#### Instructions to follow:
All lines of the material that contain "fields" must be copied out.

#### Input data:
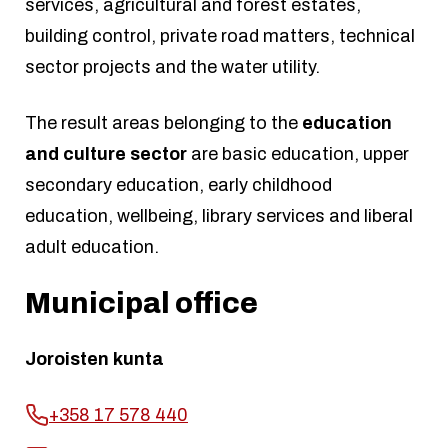
services, agricultural and forest estates,
building control, private road matters, technical
sector projects and the water utility.
The result areas belonging to the
education
and culture sector
are basic education, upper
secondary education, early childhood
education, wellbeing, library services and liberal
adult education.
Municipal office
Joroisten kunta
+358 17 578 440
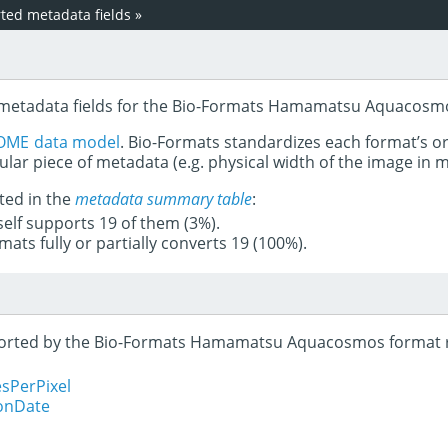
ed metadata fields
»
d metadata fields for the Bio-Formats Hamamatsu Aquacosm
OME data model
. Bio-Formats standardizes each format’s o
ular piece of metadata (e.g. physical width of the image in
ted in the
metadata summary table
:
tself supports 19 of them (3%).
mats fully or partially converts 19 (100%).
upported by the Bio-Formats Hamamatsu Aquacosmos format 
sPerPixel
ionDate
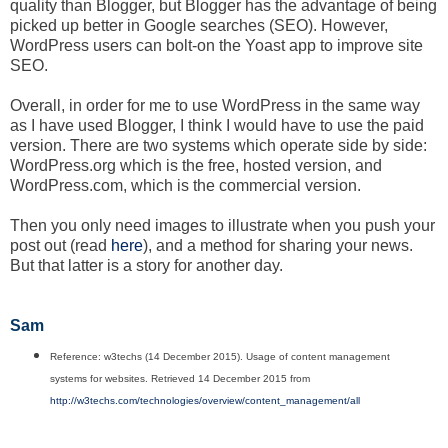
quality than Blogger, but Blogger has the advantage of being
picked up better in Google searches (SEO). However,
WordPress users can bolt-on the Yoast app to improve site
SEO.
Overall, in order for me to use WordPress in the same way
as I have used Blogger, I think I would have to use the paid
version. There are two systems which operate side by side:
WordPress.org which is the free, hosted version, and
WordPress.com, which is the commercial version.
Then you only need images to illustrate when you push your
post out (read
here
), and a method for sharing your news.
But that latter is a story for another day.
Sam
Reference: w3techs (14 December 2015). Usage of content management
systems for websites. Retrieved 14 December 2015 from
http://w3techs.com/technologies/overview/content_management/all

#### Answer for this exercise:
ed metadata fields
d metadata fields for the Bio-Formats Hamamatsu Aquacosm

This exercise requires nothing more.